Monday, April 25, 2016

Henry Morton Stanley: Emergence of the Pearl of Africa by Jonathan Musere

There is no doubt that Henry (aka John Rollant [Rolland]) was one of the greatest albeit controversial of adventurers and explorers in the Western context of the nineteenth century.
Henry Morton Stanley's childhood was full of contentions and contradictions which all but certain made him a very fascinating person to observe and study, for here was a person who before the age of 17 would turn himself into the risky venture of almost becoming a stowaway in Liverpool where he would board a ship to New Orleans in Louisiana, USA. After a stint at working in several job occupations that would include his being tested in the skills of sharpshooting, enabled him to be enrolled in the Confederate-backed Sixth Arkansas Volunteer Regiment during the American civil war. When the fortunes of the Confederacy took a turn for the worse, Stanley decided to defect to the Unionist army, but was soon discharged for health reasons. It is worth noting that Stanley would be one of the very few persons to have fought on both sides in the civil war. Thus, as a result of Stanley's having been at the epicenter of this conflict, a cornerstone in the US history that compounded sensitive issues such as race, would later affect his exploits in the Congo; an aspect that is beyond the scope of this book's analysis.

After the end of the American civil war, Henry Morton Stanley decided to travel the world. His journeys took him to to places that included Asia, Europa and Africa-literally he would end up traversing over half the globe.

By 1868, Stanley had established himself in the USA as a permanent employee of the New York Herald and had by this time was in the process of either becoming a naturalized American citizen, if not already having become one.
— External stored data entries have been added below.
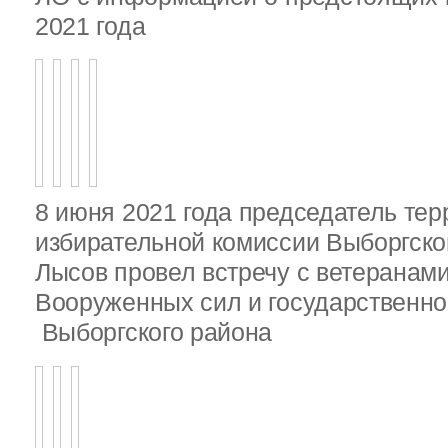
2021 года
8 июня 2021 года председатель те
избирательной комиссии Выборгско
Лысов провел встречу с ветеранами
Вооруженных сил и государственно
Выборгского района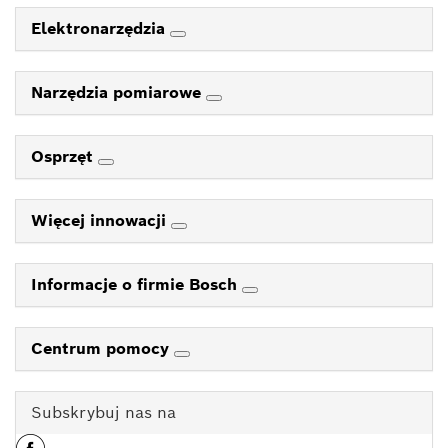
Elektronarzędzia
Narzędzia pomiarowe
Osprzęt
Więcej innowacji
Informacje o firmie Bosch
Centrum pomocy
Subskrybuj nas na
It is noteworthy that during this period nothing much had been heard about British explorer, David Livingstone, a for a very long time. It should also be noted that this was a time that communications such as phones, Internet, television, radio, etc, had as yet to be invented. Even then, the already advanced technologies such as the telegraph of the day could only take one so far in as far as very fast modes of communication were concerned.
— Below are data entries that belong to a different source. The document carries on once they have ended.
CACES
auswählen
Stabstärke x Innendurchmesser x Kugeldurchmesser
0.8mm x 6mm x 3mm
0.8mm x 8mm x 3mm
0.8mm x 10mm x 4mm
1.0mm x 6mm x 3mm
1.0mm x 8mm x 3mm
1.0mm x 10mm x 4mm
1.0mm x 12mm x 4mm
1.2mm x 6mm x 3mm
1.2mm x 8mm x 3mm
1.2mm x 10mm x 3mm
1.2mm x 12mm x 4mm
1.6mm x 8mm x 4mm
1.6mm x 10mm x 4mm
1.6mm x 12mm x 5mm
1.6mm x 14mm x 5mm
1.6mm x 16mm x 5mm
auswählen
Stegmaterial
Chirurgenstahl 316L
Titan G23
In his quest for his search for David Livingstone, January 1871 found Stanley in Zanzibar. Later that year was to find Livingstone at Ujiji on the shore of Lake Tanganyika. The discovery of David Livingstone was later to be described in a polemical phrase attributed to Stanley; "David Livingstone, I presume." Both men would continue exploring certain portions of Lake Tanganyika. However, as a result of dysentery that caused him to bleed internally, David Livingstone would die in May 1873.  After David Livingstone's death, of which Henry Morton Stanley was one of the pall bearers at his funeral, he returned to Africa to resume his explorations in East Central Africa. In his quest to reach the Kingdom of Buganda  that had not seen a person from the West since 1862, on his way to Buganda, Stanley was to encounter the proud and defiant Bavuma who at times are noted to have notoriously and verbally insulted the all-powerful kabaka (king) of Buganda.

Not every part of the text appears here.